▸ **Exercise**
For each line of the data below, copy it if it holds the word "collapse".

Input for this task below:

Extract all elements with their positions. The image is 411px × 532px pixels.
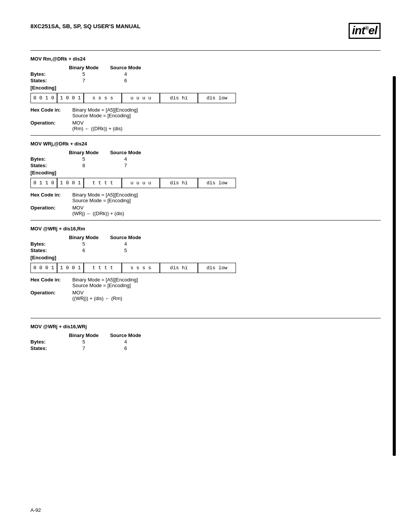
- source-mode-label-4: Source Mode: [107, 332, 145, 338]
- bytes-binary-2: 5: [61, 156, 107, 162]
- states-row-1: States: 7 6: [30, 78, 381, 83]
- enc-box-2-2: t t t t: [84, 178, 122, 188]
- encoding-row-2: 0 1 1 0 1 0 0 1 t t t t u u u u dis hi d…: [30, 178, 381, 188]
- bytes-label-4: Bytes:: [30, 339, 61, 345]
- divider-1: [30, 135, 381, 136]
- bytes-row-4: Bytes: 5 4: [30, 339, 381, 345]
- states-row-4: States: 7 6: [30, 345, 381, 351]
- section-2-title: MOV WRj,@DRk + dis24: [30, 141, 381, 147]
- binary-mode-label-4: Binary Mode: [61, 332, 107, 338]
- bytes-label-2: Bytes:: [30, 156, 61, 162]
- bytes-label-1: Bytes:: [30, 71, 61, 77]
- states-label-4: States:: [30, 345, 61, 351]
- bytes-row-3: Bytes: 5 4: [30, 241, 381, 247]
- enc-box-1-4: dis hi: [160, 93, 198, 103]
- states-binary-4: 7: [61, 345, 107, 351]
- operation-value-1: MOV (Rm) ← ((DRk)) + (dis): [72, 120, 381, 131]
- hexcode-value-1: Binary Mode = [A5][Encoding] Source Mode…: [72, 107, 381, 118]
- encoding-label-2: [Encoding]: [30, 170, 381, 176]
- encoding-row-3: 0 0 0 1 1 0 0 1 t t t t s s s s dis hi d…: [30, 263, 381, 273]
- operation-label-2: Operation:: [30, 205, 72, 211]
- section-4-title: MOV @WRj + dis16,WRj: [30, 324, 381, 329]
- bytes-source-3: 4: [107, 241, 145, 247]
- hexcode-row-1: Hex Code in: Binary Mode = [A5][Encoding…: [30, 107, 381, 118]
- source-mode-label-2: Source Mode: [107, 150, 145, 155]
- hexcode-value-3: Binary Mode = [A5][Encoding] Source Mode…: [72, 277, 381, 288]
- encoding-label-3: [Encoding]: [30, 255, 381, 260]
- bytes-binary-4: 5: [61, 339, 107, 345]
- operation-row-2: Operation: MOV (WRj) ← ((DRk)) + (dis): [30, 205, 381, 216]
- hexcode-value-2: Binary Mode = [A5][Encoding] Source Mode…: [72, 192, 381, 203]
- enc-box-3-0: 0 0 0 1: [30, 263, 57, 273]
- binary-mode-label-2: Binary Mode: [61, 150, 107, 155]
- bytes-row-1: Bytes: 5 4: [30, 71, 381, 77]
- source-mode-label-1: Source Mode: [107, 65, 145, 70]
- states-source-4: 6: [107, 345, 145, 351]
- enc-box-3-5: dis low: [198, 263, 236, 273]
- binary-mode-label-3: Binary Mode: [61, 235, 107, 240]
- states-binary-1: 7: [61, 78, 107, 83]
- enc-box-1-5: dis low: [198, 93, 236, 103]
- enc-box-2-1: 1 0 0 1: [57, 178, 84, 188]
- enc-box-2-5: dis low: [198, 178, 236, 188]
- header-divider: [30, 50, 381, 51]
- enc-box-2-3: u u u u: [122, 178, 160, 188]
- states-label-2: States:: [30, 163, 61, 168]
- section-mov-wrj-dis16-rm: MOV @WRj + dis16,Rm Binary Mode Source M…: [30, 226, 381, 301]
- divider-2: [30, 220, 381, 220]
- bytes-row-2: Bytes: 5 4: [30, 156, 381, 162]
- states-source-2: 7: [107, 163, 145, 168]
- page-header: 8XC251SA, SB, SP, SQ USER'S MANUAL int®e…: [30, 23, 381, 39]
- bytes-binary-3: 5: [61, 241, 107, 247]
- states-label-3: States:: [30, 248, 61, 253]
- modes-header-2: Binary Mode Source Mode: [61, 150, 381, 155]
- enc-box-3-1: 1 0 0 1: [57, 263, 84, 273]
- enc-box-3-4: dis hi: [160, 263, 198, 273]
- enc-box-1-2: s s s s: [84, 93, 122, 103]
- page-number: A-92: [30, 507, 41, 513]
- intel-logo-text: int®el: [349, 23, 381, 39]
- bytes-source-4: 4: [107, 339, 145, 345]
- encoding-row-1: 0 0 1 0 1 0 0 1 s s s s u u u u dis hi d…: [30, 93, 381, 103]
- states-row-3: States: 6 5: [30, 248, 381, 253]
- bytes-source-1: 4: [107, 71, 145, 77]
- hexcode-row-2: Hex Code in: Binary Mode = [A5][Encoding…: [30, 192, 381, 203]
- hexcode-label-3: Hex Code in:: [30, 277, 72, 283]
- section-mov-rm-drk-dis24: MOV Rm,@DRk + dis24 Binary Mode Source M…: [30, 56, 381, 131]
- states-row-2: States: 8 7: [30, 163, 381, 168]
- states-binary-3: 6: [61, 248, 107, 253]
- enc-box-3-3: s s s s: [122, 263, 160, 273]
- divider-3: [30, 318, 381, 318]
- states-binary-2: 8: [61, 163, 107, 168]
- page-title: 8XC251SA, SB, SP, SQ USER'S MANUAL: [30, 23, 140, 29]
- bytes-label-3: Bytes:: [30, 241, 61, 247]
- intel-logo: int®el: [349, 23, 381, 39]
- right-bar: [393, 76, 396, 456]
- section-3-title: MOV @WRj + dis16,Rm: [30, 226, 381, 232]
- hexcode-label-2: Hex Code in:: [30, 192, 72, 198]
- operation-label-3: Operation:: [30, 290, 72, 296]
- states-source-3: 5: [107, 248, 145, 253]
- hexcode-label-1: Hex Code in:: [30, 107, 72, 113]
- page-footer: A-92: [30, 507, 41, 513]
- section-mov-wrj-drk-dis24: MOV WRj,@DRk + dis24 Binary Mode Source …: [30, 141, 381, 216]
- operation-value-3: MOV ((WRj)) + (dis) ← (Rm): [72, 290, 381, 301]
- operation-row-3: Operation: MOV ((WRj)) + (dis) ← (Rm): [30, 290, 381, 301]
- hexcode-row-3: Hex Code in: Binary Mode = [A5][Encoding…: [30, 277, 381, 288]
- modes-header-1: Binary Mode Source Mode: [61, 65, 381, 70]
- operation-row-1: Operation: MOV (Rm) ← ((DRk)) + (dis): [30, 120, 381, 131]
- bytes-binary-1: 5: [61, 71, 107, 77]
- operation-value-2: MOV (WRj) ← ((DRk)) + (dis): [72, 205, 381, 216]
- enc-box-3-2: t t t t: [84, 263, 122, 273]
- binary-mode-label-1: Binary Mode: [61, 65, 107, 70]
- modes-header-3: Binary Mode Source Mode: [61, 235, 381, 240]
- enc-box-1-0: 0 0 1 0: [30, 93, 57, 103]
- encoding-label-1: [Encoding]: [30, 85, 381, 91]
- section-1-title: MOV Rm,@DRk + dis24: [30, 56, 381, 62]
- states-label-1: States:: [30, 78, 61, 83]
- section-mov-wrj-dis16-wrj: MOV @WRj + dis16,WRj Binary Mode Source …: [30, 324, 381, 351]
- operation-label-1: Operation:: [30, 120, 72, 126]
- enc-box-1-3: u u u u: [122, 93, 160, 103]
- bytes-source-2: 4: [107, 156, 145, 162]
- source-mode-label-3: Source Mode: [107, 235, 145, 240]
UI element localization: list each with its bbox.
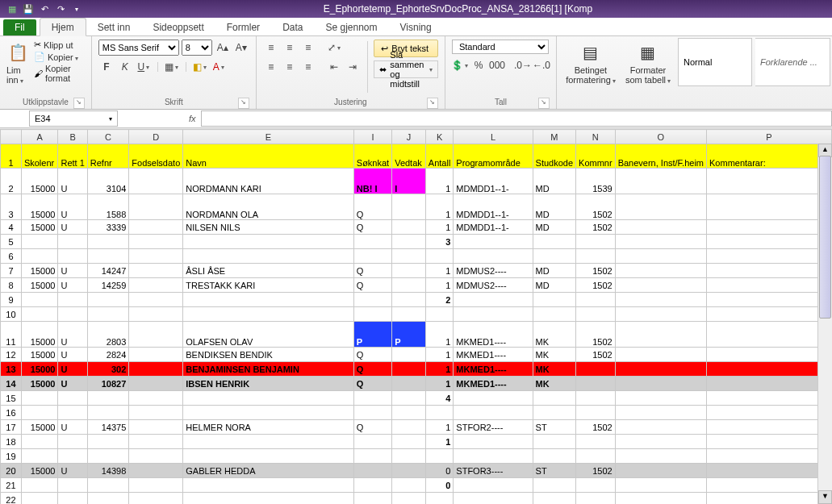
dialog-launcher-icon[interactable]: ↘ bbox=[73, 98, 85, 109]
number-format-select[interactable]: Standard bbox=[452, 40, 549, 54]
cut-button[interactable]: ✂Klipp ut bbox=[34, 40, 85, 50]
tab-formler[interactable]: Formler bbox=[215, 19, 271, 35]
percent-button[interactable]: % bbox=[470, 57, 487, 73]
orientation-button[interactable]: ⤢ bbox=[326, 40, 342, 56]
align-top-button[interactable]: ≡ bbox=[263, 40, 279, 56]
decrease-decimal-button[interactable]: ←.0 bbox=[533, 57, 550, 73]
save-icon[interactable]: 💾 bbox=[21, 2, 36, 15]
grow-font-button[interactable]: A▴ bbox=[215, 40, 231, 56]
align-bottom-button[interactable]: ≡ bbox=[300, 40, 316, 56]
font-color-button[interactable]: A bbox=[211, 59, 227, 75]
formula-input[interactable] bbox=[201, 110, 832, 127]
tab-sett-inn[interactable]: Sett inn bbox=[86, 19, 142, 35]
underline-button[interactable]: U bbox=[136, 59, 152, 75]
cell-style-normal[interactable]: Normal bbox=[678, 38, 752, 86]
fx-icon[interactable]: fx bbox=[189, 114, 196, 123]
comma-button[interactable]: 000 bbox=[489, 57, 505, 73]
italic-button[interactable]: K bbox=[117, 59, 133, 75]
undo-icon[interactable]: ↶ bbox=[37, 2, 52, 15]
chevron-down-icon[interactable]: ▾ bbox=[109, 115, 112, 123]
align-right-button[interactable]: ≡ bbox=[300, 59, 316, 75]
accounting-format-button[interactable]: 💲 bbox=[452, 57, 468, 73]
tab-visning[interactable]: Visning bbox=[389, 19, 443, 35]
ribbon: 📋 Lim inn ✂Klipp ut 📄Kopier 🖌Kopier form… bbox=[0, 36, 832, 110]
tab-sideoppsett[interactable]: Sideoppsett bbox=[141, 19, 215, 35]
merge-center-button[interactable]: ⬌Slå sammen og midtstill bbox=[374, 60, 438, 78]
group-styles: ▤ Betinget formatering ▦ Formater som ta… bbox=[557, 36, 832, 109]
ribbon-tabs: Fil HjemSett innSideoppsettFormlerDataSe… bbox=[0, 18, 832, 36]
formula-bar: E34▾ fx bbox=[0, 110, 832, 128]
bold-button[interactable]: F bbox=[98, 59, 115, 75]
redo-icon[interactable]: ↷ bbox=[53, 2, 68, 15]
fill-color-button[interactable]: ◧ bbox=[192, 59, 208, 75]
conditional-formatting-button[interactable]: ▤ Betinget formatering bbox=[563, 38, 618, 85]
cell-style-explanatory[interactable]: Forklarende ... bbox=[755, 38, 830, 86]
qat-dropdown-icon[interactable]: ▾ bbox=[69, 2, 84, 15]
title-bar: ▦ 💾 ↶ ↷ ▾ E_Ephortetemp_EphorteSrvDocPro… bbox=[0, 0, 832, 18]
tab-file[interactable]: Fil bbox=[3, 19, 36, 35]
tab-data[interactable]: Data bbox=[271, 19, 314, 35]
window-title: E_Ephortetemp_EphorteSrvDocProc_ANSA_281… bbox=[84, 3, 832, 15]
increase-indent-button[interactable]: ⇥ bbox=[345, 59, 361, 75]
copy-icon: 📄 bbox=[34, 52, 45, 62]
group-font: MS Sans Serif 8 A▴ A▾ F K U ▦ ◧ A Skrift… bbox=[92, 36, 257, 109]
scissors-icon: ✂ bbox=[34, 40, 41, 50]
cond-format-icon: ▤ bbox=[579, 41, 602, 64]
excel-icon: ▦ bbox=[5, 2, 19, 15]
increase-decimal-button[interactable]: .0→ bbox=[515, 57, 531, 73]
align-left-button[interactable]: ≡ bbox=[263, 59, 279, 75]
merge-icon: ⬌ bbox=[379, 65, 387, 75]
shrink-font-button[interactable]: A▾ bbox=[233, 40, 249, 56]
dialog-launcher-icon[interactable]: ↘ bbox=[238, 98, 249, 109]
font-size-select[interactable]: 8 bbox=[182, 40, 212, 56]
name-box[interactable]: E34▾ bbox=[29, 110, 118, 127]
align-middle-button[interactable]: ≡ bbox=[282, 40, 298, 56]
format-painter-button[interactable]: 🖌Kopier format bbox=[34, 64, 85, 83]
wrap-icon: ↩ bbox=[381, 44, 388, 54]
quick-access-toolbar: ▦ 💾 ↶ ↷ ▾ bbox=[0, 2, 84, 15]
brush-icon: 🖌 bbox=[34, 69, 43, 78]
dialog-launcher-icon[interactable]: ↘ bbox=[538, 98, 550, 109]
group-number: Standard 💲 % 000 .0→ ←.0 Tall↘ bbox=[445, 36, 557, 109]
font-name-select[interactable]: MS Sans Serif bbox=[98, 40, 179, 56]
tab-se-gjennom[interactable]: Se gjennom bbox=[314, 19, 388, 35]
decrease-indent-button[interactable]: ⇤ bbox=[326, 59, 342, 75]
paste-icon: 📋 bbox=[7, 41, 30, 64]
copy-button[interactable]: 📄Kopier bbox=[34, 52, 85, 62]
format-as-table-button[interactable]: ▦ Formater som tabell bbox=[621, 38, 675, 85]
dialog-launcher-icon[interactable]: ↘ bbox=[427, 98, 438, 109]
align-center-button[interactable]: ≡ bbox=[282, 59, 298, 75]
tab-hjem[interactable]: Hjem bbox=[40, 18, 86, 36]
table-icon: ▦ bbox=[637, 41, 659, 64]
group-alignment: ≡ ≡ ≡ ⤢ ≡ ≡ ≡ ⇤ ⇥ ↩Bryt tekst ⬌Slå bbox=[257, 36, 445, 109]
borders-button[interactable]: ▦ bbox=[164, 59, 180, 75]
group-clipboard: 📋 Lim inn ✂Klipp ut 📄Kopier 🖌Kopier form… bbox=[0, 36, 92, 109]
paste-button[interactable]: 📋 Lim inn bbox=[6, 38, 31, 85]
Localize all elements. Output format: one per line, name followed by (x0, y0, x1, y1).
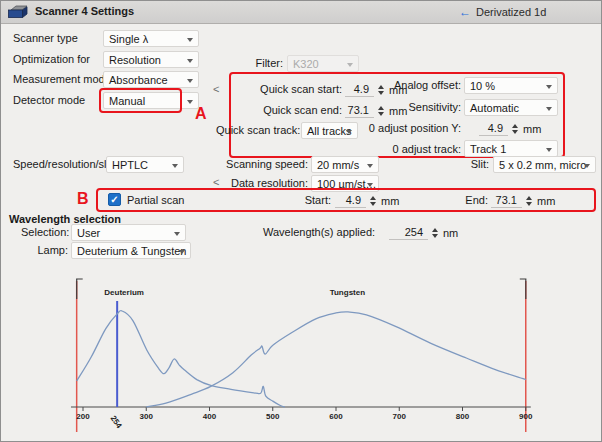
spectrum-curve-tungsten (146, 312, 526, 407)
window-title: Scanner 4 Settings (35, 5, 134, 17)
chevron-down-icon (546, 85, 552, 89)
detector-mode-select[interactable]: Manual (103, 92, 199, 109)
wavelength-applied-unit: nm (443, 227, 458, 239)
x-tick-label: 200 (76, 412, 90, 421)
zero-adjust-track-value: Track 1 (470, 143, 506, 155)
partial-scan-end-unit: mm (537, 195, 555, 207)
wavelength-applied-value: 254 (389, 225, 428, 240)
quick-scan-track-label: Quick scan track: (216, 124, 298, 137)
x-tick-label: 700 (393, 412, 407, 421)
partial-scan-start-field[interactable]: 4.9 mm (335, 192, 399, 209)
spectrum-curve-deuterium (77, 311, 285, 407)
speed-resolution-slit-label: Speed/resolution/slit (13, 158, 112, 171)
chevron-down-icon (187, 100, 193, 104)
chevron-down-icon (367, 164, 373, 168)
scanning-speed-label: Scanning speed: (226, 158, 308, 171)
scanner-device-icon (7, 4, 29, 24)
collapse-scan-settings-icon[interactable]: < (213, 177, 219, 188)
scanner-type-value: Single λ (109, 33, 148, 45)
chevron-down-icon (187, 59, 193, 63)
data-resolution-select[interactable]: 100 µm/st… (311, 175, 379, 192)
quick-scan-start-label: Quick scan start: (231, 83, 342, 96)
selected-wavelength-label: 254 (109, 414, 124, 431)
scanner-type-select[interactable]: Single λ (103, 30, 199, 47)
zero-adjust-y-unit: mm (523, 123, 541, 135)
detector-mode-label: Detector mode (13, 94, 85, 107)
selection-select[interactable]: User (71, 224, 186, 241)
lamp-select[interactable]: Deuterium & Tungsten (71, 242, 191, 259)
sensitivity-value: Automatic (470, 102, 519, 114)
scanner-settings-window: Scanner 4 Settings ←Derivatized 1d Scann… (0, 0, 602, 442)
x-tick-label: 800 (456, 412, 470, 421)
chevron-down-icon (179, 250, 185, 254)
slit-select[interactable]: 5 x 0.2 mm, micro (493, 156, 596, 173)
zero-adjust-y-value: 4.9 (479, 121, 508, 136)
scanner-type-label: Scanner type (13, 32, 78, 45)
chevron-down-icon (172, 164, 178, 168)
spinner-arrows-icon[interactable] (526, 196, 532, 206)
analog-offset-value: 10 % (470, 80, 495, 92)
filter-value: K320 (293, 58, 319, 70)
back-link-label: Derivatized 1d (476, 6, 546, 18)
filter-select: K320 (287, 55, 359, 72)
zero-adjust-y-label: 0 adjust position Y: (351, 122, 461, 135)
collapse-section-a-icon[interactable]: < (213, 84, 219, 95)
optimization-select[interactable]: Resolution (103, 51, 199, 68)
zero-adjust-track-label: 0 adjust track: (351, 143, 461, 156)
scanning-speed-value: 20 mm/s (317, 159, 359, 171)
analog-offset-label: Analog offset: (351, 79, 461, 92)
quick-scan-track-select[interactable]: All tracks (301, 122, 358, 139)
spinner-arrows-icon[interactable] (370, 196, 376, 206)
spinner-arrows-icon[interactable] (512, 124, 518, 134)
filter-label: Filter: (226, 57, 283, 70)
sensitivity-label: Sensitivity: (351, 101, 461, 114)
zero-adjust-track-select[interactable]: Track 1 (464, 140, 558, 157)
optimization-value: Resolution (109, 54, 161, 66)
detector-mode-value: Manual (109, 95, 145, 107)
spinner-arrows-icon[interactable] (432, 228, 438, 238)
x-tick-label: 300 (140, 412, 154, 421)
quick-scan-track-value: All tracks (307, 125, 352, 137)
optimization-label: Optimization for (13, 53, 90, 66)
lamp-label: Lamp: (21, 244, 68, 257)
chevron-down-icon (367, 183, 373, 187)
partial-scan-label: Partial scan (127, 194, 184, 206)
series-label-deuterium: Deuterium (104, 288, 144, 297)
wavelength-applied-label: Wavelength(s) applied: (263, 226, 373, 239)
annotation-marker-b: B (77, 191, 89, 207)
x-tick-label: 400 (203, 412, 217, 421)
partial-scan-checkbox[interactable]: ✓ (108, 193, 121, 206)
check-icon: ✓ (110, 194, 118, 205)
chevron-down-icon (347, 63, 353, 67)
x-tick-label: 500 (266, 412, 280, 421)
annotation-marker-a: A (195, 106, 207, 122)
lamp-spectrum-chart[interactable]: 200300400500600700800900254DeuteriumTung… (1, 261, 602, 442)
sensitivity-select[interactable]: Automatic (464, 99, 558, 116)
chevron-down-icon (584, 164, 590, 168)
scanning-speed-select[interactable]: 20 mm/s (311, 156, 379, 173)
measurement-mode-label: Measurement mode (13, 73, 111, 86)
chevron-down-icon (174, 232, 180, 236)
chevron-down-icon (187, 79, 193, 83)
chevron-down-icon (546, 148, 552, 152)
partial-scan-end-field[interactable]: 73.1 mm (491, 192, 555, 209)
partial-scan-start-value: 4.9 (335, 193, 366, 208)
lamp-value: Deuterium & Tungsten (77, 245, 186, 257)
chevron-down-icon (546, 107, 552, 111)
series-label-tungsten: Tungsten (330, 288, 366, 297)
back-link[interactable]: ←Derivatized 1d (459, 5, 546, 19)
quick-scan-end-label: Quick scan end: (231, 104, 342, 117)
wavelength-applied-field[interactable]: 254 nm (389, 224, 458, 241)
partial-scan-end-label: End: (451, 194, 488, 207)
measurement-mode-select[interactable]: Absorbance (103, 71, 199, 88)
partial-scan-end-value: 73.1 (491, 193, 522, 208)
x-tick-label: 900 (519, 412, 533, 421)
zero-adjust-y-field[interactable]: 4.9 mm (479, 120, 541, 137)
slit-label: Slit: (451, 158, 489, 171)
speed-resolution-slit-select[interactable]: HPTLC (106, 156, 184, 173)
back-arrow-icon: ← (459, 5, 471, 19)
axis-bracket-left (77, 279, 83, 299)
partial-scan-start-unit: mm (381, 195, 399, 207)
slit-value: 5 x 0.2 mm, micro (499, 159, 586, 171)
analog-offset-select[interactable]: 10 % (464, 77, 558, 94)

End of Input for this task.

▸ **Result of the exercise**
collapse-scan-settings-icon[interactable]: < (213, 177, 219, 188)
collapse-section-a-icon[interactable]: < (213, 84, 219, 95)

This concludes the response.